• [What you will do]: This task calls for copying every line in the data below that contains the word "business".

*** Begin section ***

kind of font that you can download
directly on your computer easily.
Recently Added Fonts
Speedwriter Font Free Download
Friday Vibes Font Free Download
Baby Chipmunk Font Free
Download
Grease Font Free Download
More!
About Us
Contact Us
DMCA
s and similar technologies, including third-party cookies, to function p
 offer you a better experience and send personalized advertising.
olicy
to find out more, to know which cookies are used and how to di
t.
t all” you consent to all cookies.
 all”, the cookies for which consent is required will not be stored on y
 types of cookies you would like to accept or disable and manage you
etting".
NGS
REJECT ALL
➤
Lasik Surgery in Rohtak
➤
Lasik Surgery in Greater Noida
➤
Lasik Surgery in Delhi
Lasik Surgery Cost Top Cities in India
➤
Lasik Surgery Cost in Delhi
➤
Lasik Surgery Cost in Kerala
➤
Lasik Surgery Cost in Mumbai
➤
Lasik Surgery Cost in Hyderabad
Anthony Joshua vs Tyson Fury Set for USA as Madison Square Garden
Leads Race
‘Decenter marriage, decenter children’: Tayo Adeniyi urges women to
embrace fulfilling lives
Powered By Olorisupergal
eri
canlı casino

*** End section ***
*** Begin section ***

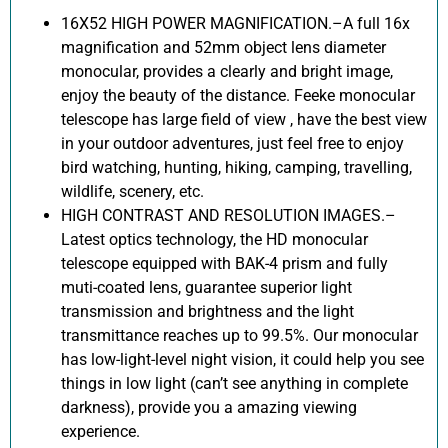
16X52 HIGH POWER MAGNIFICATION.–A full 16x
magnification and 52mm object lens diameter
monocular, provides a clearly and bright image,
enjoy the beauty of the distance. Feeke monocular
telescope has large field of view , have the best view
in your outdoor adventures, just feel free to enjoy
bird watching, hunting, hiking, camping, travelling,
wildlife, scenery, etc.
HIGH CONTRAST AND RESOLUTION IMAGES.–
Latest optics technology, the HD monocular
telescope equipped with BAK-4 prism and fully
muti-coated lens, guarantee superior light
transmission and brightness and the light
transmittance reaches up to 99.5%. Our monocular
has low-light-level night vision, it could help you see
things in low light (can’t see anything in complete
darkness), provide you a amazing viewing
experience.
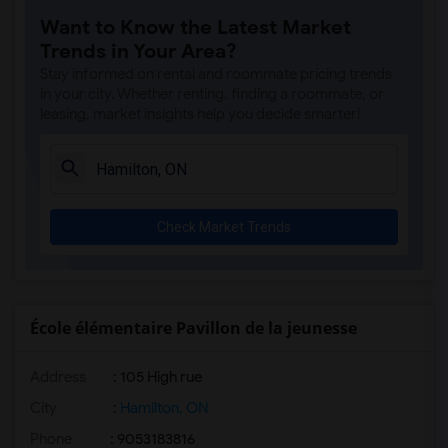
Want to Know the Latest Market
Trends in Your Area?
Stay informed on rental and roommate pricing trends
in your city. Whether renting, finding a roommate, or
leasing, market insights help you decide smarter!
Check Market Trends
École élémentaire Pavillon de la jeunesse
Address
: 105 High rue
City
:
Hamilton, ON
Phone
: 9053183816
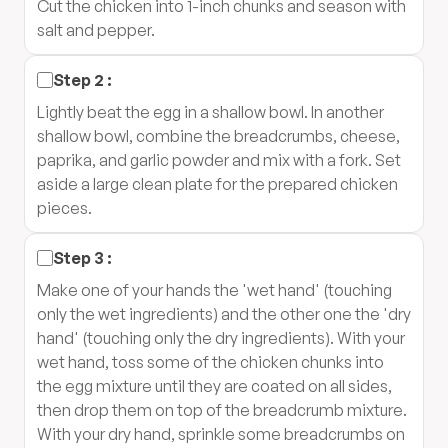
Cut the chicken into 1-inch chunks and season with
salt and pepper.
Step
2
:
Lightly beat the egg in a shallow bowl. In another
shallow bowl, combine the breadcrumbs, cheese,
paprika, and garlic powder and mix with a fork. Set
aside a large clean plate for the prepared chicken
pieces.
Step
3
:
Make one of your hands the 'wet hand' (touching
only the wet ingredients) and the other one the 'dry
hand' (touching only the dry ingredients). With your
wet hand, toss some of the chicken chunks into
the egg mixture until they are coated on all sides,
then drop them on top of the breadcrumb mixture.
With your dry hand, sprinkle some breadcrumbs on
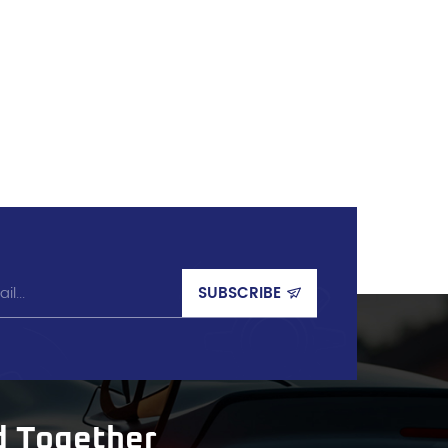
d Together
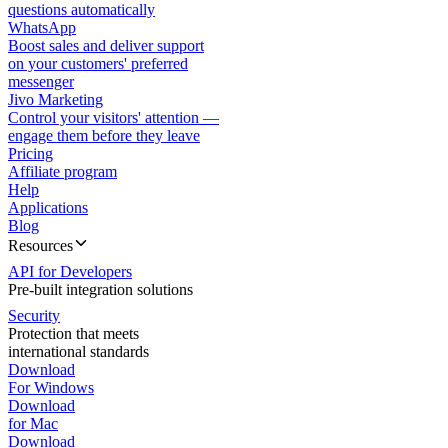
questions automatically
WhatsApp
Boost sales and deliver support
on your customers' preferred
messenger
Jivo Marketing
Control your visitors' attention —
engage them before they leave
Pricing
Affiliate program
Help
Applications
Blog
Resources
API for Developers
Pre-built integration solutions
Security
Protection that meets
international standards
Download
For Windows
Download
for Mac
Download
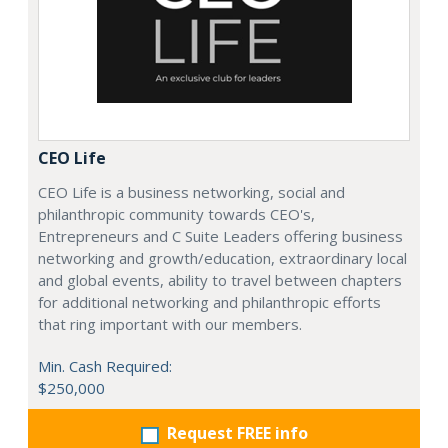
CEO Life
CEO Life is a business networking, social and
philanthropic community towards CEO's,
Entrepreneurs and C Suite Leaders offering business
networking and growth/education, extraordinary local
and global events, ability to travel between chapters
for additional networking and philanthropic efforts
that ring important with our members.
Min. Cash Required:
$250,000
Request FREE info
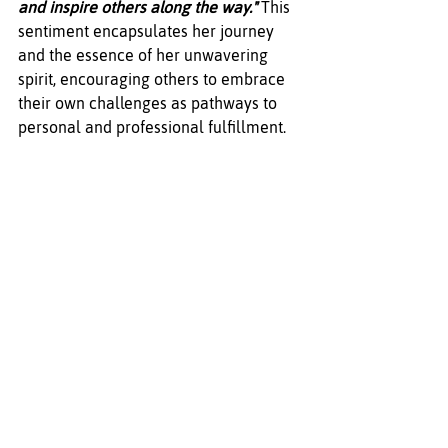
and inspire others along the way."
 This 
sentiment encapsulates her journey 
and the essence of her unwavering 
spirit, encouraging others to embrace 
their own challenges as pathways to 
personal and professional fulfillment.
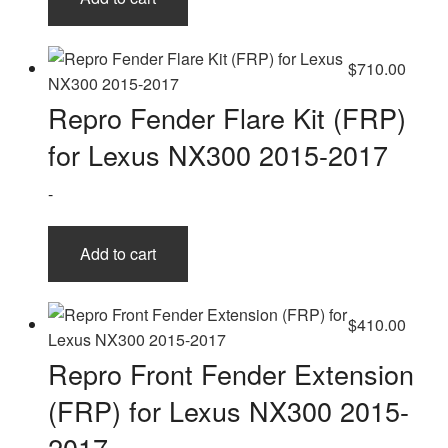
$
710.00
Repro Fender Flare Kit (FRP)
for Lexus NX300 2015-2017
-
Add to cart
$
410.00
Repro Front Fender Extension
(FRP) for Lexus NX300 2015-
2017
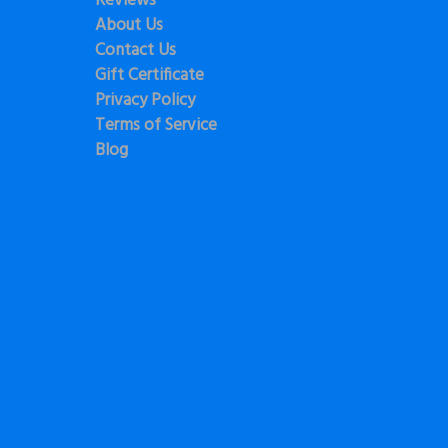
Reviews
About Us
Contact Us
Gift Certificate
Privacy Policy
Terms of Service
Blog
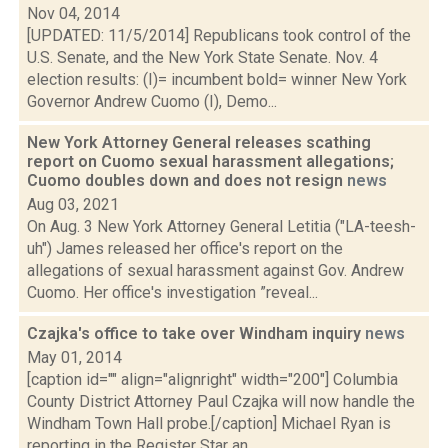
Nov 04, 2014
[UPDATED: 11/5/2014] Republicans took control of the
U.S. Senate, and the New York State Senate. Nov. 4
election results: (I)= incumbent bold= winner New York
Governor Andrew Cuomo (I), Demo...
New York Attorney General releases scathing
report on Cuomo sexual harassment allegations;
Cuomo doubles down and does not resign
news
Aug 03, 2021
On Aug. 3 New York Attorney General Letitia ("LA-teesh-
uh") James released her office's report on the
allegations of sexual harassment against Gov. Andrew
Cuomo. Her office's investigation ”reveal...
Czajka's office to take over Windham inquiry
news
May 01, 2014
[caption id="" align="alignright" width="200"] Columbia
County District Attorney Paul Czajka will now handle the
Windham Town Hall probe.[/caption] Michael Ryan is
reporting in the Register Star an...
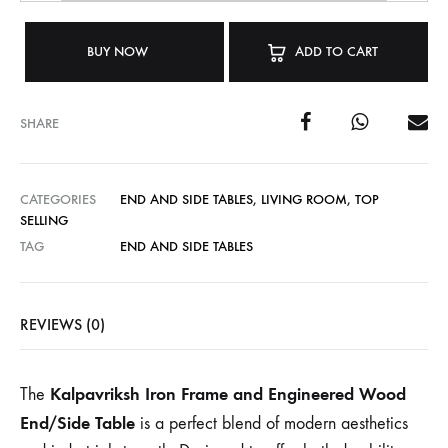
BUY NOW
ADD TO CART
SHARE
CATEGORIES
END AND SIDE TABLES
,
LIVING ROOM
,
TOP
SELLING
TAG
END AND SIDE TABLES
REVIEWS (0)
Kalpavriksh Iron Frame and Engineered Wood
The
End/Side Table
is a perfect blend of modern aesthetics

*** End section ***
*** Begin section ***

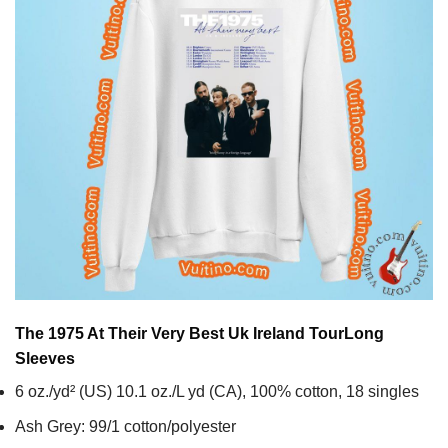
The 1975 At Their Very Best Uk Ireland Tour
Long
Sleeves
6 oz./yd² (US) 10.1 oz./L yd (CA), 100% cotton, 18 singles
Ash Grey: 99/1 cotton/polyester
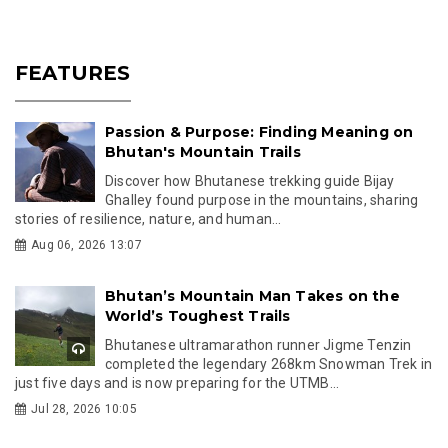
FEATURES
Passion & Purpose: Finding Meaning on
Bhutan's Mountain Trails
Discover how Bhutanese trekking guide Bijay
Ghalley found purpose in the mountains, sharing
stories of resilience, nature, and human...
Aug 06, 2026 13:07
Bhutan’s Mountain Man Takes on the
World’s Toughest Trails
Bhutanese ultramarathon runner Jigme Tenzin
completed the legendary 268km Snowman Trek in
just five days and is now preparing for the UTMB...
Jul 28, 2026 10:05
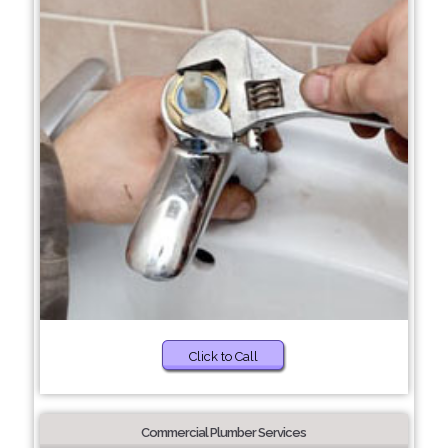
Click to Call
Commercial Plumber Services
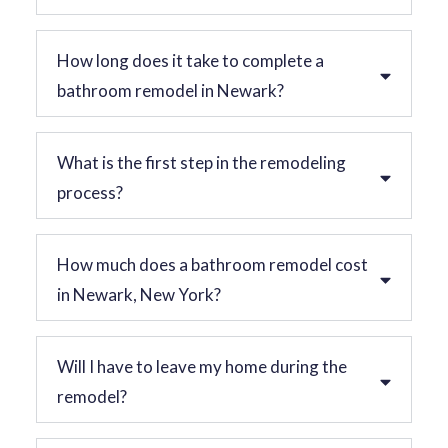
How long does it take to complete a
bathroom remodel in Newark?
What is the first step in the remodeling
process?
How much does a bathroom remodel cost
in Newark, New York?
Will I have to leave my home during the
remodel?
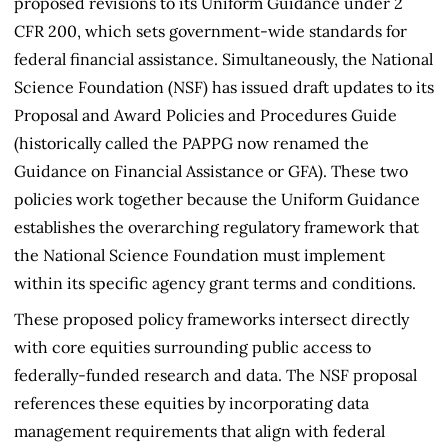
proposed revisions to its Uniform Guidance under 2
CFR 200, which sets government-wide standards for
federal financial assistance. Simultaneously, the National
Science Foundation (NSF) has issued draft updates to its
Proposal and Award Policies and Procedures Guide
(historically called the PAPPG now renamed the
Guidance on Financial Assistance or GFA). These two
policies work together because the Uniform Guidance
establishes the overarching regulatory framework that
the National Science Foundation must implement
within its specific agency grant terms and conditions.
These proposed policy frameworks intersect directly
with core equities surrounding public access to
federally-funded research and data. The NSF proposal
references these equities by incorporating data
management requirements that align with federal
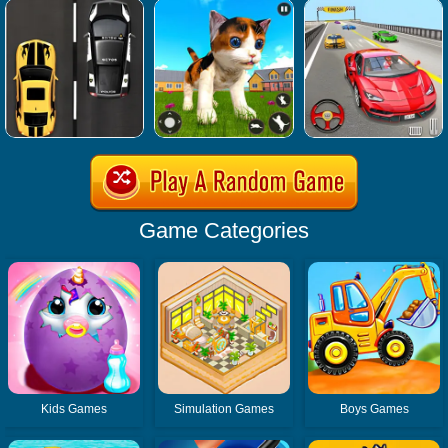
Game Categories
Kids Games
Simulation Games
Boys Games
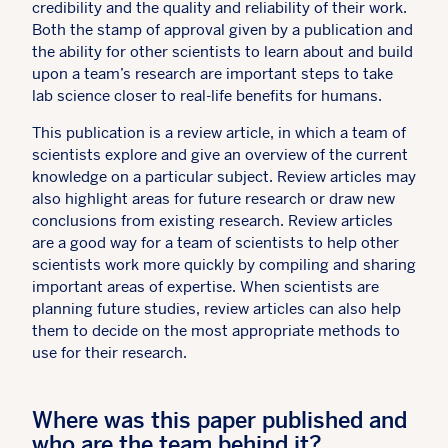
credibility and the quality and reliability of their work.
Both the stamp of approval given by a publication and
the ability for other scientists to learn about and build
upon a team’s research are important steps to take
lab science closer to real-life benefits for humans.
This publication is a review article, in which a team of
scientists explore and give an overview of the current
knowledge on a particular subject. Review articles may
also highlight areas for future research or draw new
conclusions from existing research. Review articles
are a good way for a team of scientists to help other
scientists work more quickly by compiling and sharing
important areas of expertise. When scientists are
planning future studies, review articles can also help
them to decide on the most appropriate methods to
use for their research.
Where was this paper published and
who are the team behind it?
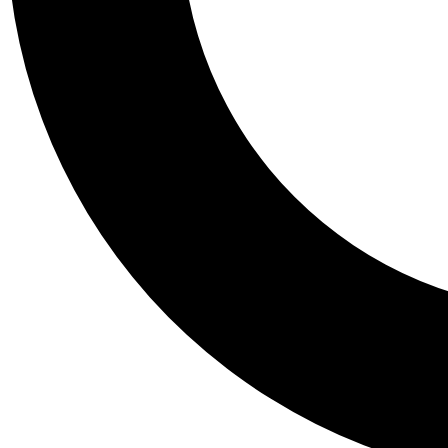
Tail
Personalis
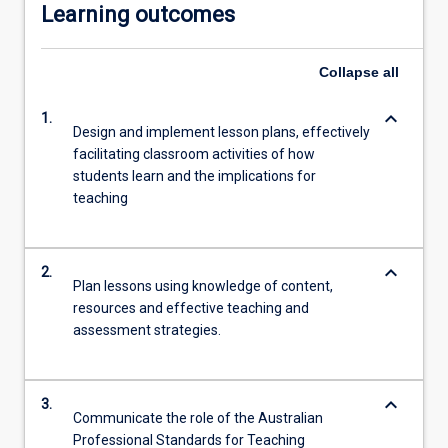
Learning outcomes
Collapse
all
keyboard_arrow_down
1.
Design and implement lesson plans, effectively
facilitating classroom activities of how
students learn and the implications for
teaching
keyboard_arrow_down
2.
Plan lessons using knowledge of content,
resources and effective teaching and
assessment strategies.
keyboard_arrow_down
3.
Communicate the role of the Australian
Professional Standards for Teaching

*** End section ***

• [Exercise output]:
CEO Life is a business networking, social and
Entrepreneurs and C Suite Leaders offering business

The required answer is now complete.